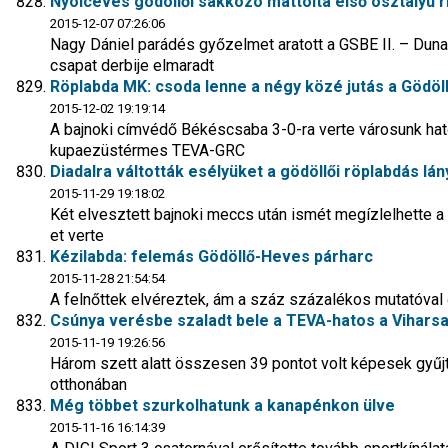
Nyolcéves gödöllői sakkozó mattolta első osztályú ri
2015-12-07 07:26:06
Nagy Dániel parádés győzelmet aratott a GSBE II. – Dun
csapat derbije elmaradt
Röplabda MK: csoda lenne a négy közé jutás a Gödöll
2015-12-02 19:19:14
A bajnoki címvédő Békéscsaba 3-0-ra verte városunk hato
kupaezüstérmes TEVA-GRC
Diadalra váltották esélyüket a gödöllői röplabdás lá
2015-11-29 19:18:02
Két elvesztett bajnoki meccs után ismét megízlelhette 
et verte
Kézilabda: felemás Gödöllő-Heves párharc
2015-11-28 21:54:54
A felnőttek elvéreztek, ám a száz százalékos mutatóval ő
Csúnya verésbe szaladt bele a TEVA-hatos a Vihars
2015-11-19 19:26:56
Három szett alatt összesen 39 pontot volt képesek gyűjt
otthonában
Még többet szurkolhatunk a kanapénkon ülve
2015-11-16 16:14:39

--*--

◆ Work instruction ◆
Each line of the data should be quoted exactly, with pictures left out.

◆ Reply to the exercise ◆
Nyolcéves gödöllői sakkozó mattolta első osztályú ri
2015-12-07 07:26:06
Nagy Dániel parádés győzelmet aratott a GSBE II. – Dun
csapat derbije elmaradt
Röplabda MK: csoda lenne a négy közé jutás a Gödöll
2015-12-02 19:19:14
A bajnoki címvédő Békéscsaba 3-0-ra verte városunk hato
kupaezüstérmes TEVA-GRC
Diadalra váltották esélyüket a gödöllői röplabdás lá
2015-11-29 19:18:02
Két elvesztett bajnoki meccs után ismét megízlelhette 
et verte
Kézilabda: felemás Gödöllő-Heves párharc
2015-11-28 21:54:54
A felnőttek elvéreztek, ám a száz százalékos mutatóval ő
Csúnya verésbe szaladt bele a TEVA-hatos a Vihars
2015-11-19 19:26:56
Három szett alatt összesen 39 pontot volt képesek gyűjt
otthonában
Még többet szurkolhatunk a kanapénkon ülve
2015-11-16 16:14:39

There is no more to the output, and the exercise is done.